The future of rail freight is at the heart of a project at the University of Huddersfield to lighten railway bogies with improved materials.
An ambitious plan to double the amount of European freight carried by rail could depend on the development of lighter-weight bogies produced using stronger steels and innovative manufacturing techniques, according to findings by experts at the University of Huddersfield.
Its Institute of Railway Research is a participant in the project named DynaFreight, a component of the EU-funded scheme Shift2Rail, which has a total budget of 940 million euros, which is a joint undertaking under the H2020 Research and Innovation Programme.
DynaFreight was launched in late 2016 at a meeting held in Brussels that was attended by the Director of Huddersfield’s IRR, Professor Simon Iwnicki. The stated aim of the project is to seek innovative technical answers for improving train dynamics and the operation of longer freight trains.
A roster of major European research institutes and manufacturing companies is taking part. IRR Research Fellow Dr Samuel Hawksbee – a structural engineer – and Visiting Professor Jay Jaiswal – an expert on steels – have taken the lead on a DynaFreight work package investigating ways to make the bogies of rail vehicles lighter.
“Potentially, lightweighting has various advantages, such as reducing energy consumption, carbon emissions and damage to the track,” said Dr Hawksbee.

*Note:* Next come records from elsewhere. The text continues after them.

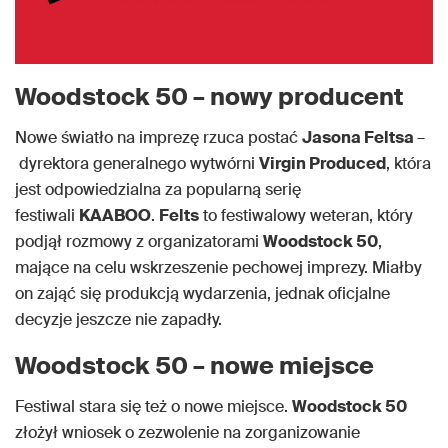
Woodstock 50 – nowy producent
Nowe światło na imprezę rzuca postać
Jasona Feltsa
–
dyrektora generalnego wytwórni
Virgin Produced
, która
jest odpowiedzialna za popularną serię
festiwali
KAABOO
.
Felts
to festiwalowy weteran, który
podjął rozmowy z organizatorami
Woodstock 50
,
mające na celu wskrzeszenie pechowej imprezy. Miałby
on zająć się produkcją wydarzenia, jednak oficjalne
decyzje jeszcze nie zapadły.
Woodstock 50 – nowe miejsce
Festiwal stara się też o nowe miejsce.
Woodstock 50
złożył wniosek o zezwolenie na zorganizowanie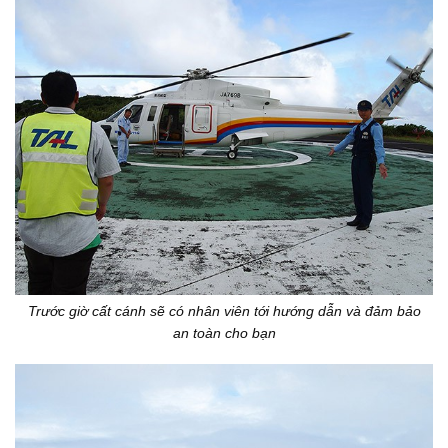
Trước giờ cất cánh sẽ có nhân viên tới hướng dẫn và đảm bảo
an toàn cho bạn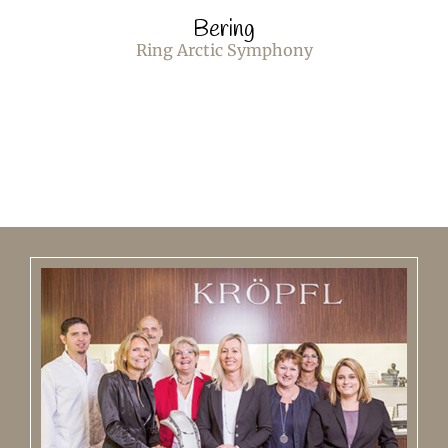
Bering
Ring Arctic Symphony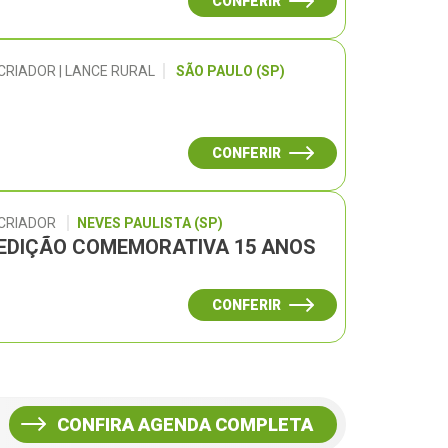
CONFERIR
CRIADOR | LANCE RURAL
SÃO PAULO (SP)
CONFERIR
 CRIADOR
NEVES PAULISTA (SP)
– EDIÇÃO COMEMORATIVA 15 ANOS
CONFERIR
CONFIRA AGENDA COMPLETA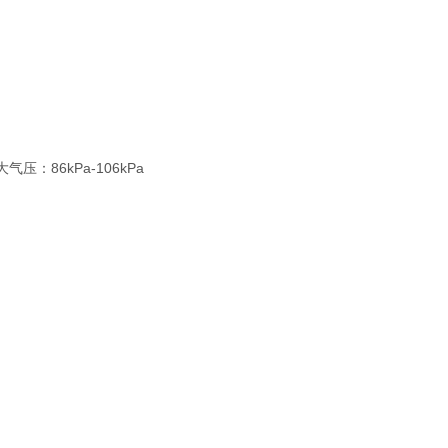
压：86kPa-106kPa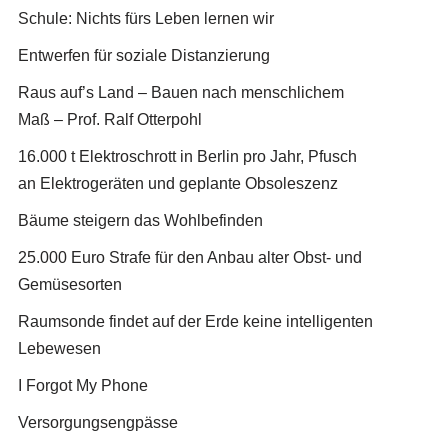
Schule: Nichts fürs Leben lernen wir
Entwerfen für soziale Distanzierung
Raus auf’s Land – Bauen nach menschlichem
Maß – Prof. Ralf Otterpohl
16.000 t Elektroschrott in Berlin pro Jahr, Pfusch
an Elektrogeräten und geplante Obsoleszenz
Bäume steigern das Wohlbefinden
25.000 Euro Strafe für den Anbau alter Obst- und
Gemüsesorten
Raumsonde findet auf der Erde keine intelligenten
Lebewesen
I Forgot My Phone
Versorgungsengpässe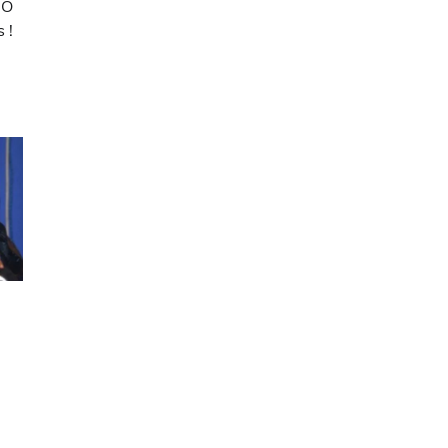
MO
 !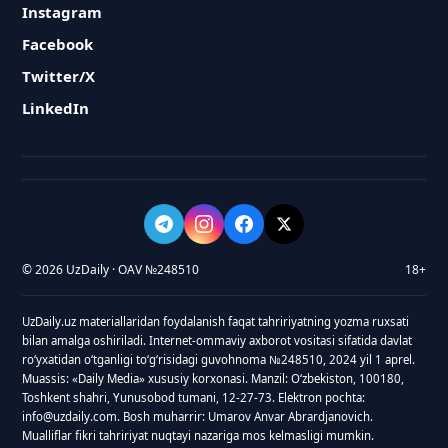
Instagram
Facebook
Twitter/X
LinkedIn
© 2026 UzDaily · OAV №248510
18+
UzDaily.uz materiallaridan foydalanish faqat tahririyatning yozma ruxsati
bilan amalga oshiriladi. Internet-ommaviy axborot vositasi sifatida davlat
roʻyxatidan oʻtganligi toʻgʻrisidagi guvohnoma №248510, 2024 yil 1 aprel.
Muassis: «Daily Media» xususiy korxonasi. Manzil: Oʻzbekiston, 100180,
Toshkent shahri, Yunusobod tumani, 12-27-73. Elektron pochta:
info@uzdaily.com. Bosh muharrir: Umarov Anvar Abrardjanovich.
Mualliflar fikri tahririyat nuqtayi nazariga mos kelmasligi mumkin.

The research at the IRR was carried out in conjunction with the Valencia plant of Swiss-based train manufacturers Stadler.
“It provided information on one of its bogies and asked what we can do to make it lighter,” explained Dr Hawksbee.
The focus was placed on the use of higher-strength steels as an alternative to the mild steels normally used for bogie construction. This could result in reduced weight, but it would be vital to develop techniques for improved welding of joints.
“So we are looking not just at what we can do with the steels, but what we can do to manufacturing methods to improve the welds – or to eliminate them completely, by asking if there are different technologies for joining different steel elements,” said Dr Hawksbee.
He added that in order to take advantage of higher strength steels, manufacturing techniques would have to change, and the railway industry could learn from automotive manufacturers, who are well ahead in reducing the weight of components.
But more research is needed, because a rail bogie carries much heavier loads than the chassis of a car, said Dr Hawksbee. He and Professor Jaiswal are now compiling a report on their findings, and it will signal avenues for new directions in research.